## Task material:
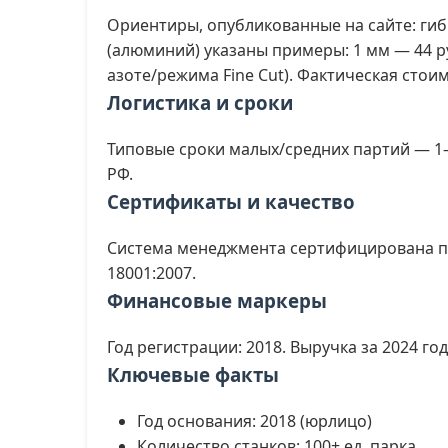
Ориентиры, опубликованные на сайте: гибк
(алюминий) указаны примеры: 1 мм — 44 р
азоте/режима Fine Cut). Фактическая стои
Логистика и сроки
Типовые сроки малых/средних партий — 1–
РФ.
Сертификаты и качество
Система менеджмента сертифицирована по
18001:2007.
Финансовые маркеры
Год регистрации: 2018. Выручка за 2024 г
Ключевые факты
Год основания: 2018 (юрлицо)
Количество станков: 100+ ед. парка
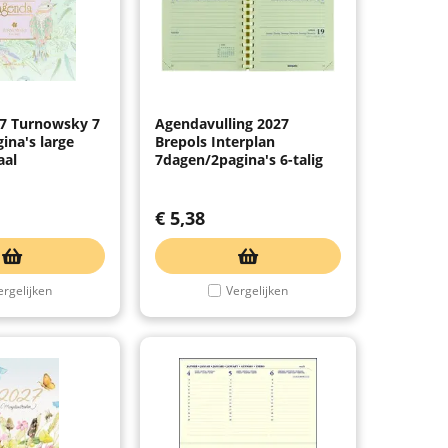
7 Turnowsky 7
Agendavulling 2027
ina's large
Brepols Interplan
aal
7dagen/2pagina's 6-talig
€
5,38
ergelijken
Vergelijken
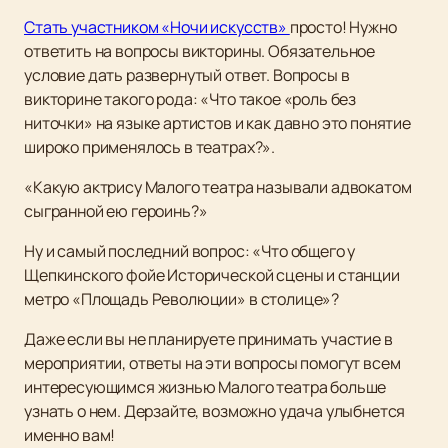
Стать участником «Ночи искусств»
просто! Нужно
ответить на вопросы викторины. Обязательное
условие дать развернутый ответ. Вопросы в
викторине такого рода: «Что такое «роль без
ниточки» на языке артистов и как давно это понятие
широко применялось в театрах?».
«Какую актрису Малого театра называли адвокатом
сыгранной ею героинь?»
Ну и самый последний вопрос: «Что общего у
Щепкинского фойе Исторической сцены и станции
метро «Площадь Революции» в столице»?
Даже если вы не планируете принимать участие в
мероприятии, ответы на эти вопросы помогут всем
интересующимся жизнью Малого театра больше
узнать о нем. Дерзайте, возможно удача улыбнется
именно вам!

## Task brief:
Pick out the lines above containing the word "сроки", then copy them.

## Exercise response:
Логистика и сроки
Типовые сроки малых/средних партий — 1–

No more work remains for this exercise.